- _TASK_: For each line below that contains the string "Installed", copy that line.

Document understanding data
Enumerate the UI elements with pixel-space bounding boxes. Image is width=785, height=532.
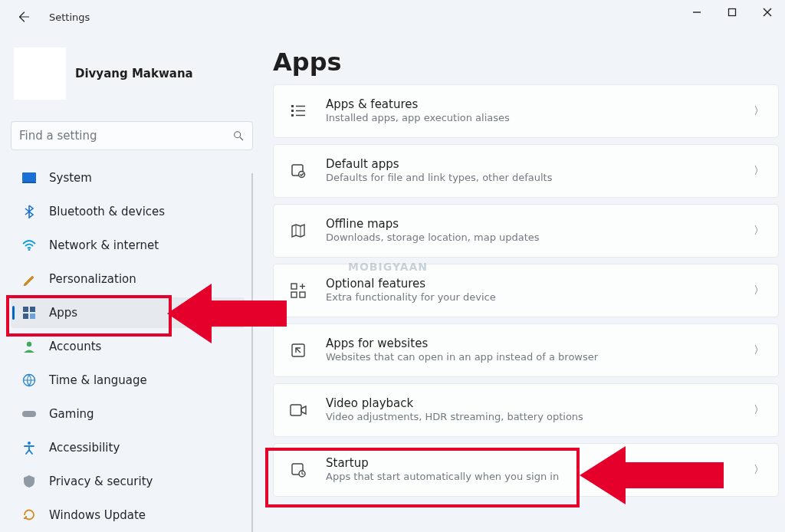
tile-startup[interactable]: Startup Apps that start automatically wh… [273, 443, 779, 497]
gaming-icon [21, 406, 37, 422]
svg-rect-25 [291, 284, 297, 289]
tile-title: Apps & features [326, 97, 510, 113]
tile-desc: Apps that start automatically when you s… [326, 471, 559, 484]
svg-point-8 [28, 249, 31, 251]
svg-point-16 [28, 442, 31, 445]
tile-default-apps[interactable]: Default apps Defaults for file and link … [273, 144, 779, 198]
maximize-button[interactable] [714, 0, 750, 25]
search-icon [232, 130, 245, 142]
svg-rect-7 [22, 182, 36, 183]
sidebar-item-label: Network & internet [49, 238, 159, 252]
tile-title: Offline maps [326, 217, 540, 232]
chevron-right-icon: 〉 [754, 224, 764, 238]
svg-rect-19 [291, 114, 294, 117]
sidebar-item-label: Windows Update [49, 508, 146, 522]
sidebar-item-gaming[interactable]: Gaming [11, 399, 245, 429]
profile-block[interactable]: Divyang Makwana [11, 41, 245, 110]
sidebar-item-label: Accessibility [49, 441, 120, 455]
svg-rect-12 [30, 314, 35, 319]
search-placeholder: Find a setting [19, 129, 97, 143]
sidebar-item-time-language[interactable]: Time & language [11, 365, 245, 396]
svg-line-5 [240, 137, 243, 140]
tile-title: Video playback [326, 396, 583, 412]
bluetooth-icon [21, 204, 37, 219]
tile-desc: Downloads, storage location, map updates [326, 232, 540, 245]
window-title: Settings [49, 11, 90, 23]
sidebar-item-system[interactable]: System [11, 163, 245, 193]
window-controls [679, 0, 785, 25]
privacy-icon [21, 474, 37, 489]
chevron-right-icon: 〉 [754, 463, 764, 477]
tile-desc: Defaults for file and link types, other … [326, 172, 552, 185]
tile-video-playback[interactable]: Video playback Video adjustments, HDR st… [273, 383, 779, 437]
sidebar-item-label: Gaming [49, 407, 94, 421]
personalization-icon [21, 271, 37, 287]
tile-title: Default apps [326, 157, 552, 172]
tile-desc: Installed apps, app execution aliases [326, 112, 510, 125]
sidebar-item-label: Personalization [49, 272, 136, 286]
time-language-icon [21, 373, 37, 388]
left-column: Divyang Makwana Find a setting System Bl… [11, 41, 245, 532]
offline-maps-icon [287, 220, 309, 241]
page-title: Apps [273, 48, 779, 77]
sidebar-item-label: Bluetooth & devices [49, 205, 165, 218]
tile-apps-features[interactable]: Apps & features Installed apps, app exec… [273, 84, 779, 138]
main-content: Apps Apps & features Installed apps, app… [273, 41, 779, 503]
sidebar-item-label: System [49, 171, 92, 185]
sidebar-item-privacy[interactable]: Privacy & security [11, 466, 245, 497]
minimize-button[interactable] [679, 0, 714, 25]
sidebar-item-network[interactable]: Network & internet [11, 230, 245, 261]
chevron-right-icon: 〉 [754, 403, 764, 417]
sidebar-item-label: Apps [49, 306, 77, 320]
tile-desc: Extra functionality for your device [326, 291, 496, 304]
chevron-right-icon: 〉 [754, 284, 764, 297]
sidebar-item-personalization[interactable]: Personalization [11, 264, 245, 294]
chevron-right-icon: 〉 [754, 164, 764, 178]
sidebar-item-bluetooth[interactable]: Bluetooth & devices [11, 196, 245, 227]
tile-title: Startup [326, 456, 559, 471]
tile-desc: Websites that can open in an app instead… [326, 351, 598, 364]
video-playback-icon [287, 399, 309, 421]
search-input[interactable]: Find a setting [11, 121, 253, 150]
sidebar-nav: System Bluetooth & devices Network & int… [11, 163, 245, 532]
svg-rect-26 [291, 292, 297, 297]
accessibility-icon [21, 440, 37, 455]
svg-rect-27 [300, 292, 305, 297]
titlebar: Settings [0, 0, 785, 34]
startup-icon [287, 459, 309, 481]
default-apps-icon [287, 160, 309, 182]
svg-rect-1 [729, 9, 736, 16]
svg-point-13 [27, 342, 31, 346]
tile-desc: Video adjustments, HDR streaming, batter… [326, 411, 583, 424]
sidebar-item-windows-update[interactable]: Windows Update [11, 500, 245, 530]
profile-avatar [14, 48, 66, 100]
chevron-right-icon: 〉 [754, 104, 764, 118]
tile-apps-for-websites[interactable]: Apps for websites Websites that can open… [273, 323, 779, 377]
windows-update-icon [21, 507, 37, 523]
chevron-right-icon: 〉 [754, 343, 764, 357]
sidebar-item-accessibility[interactable]: Accessibility [11, 432, 245, 463]
close-button[interactable] [750, 0, 785, 25]
accounts-icon [21, 339, 37, 354]
sidebar-item-apps[interactable]: Apps [11, 297, 245, 328]
tile-title: Optional features [326, 277, 496, 292]
settings-window: Settings Divyang Makwana Find a setting … [0, 0, 785, 532]
back-button[interactable] [8, 2, 38, 32]
apps-for-websites-icon [287, 340, 309, 361]
svg-rect-11 [23, 314, 28, 319]
svg-rect-10 [30, 307, 35, 312]
tile-title: Apps for websites [326, 337, 598, 352]
svg-point-4 [235, 132, 241, 138]
profile-name: Divyang Makwana [75, 67, 193, 80]
scroll-separator[interactable] [251, 173, 253, 532]
apps-features-icon [287, 100, 309, 122]
sidebar-item-label: Time & language [49, 373, 147, 387]
svg-rect-17 [291, 105, 294, 107]
sidebar-item-accounts[interactable]: Accounts [11, 331, 245, 362]
svg-rect-9 [23, 307, 28, 312]
tile-offline-maps[interactable]: Offline maps Downloads, storage location… [273, 204, 779, 258]
sidebar-item-label: Accounts [49, 340, 101, 353]
tile-optional-features[interactable]: Optional features Extra functionality fo… [273, 264, 779, 317]
apps-icon [21, 305, 37, 320]
svg-rect-31 [291, 405, 301, 415]
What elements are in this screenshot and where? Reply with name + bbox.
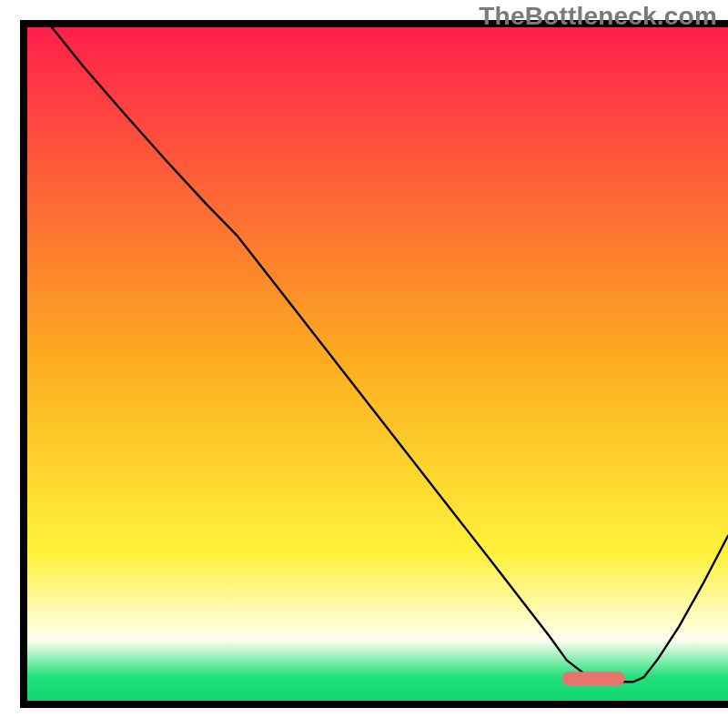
gradient-background bbox=[27, 27, 728, 701]
chart-svg bbox=[0, 0, 728, 728]
chart-container: TheBottleneck.com bbox=[0, 0, 728, 728]
optimal-marker bbox=[562, 672, 625, 685]
top-axis-line bbox=[20, 20, 728, 27]
plot-area bbox=[20, 20, 728, 708]
y-axis-line bbox=[20, 20, 27, 708]
x-axis-line bbox=[20, 701, 728, 708]
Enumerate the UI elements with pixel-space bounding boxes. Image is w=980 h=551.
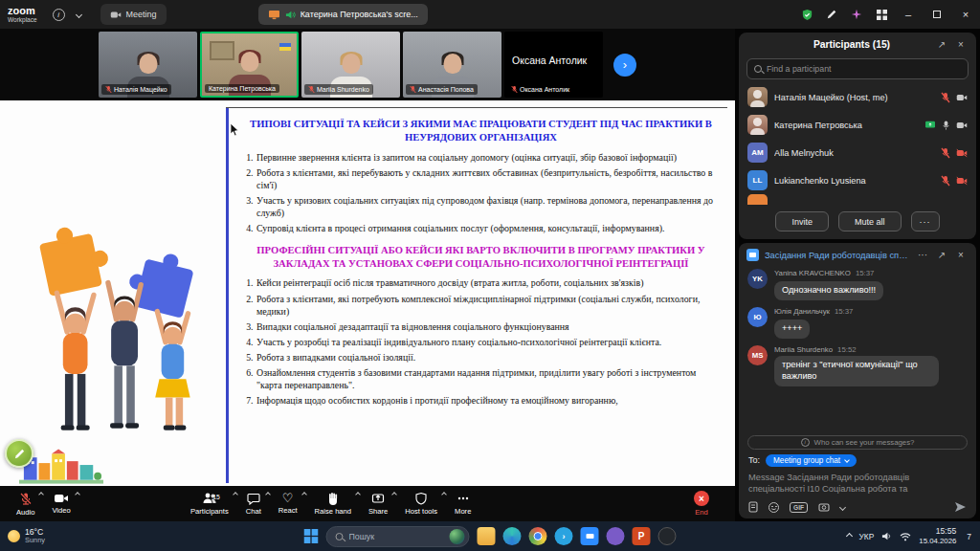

- _RESPONSE BOX_:
tile-desc: Installed apps, app execution aliases [326, 112, 510, 125]
tile-apps-features[interactable]: Apps & features Installed apps, app exec… [273, 84, 779, 138]
main-content: Apps Apps & features Installed apps, app… [273, 41, 779, 503]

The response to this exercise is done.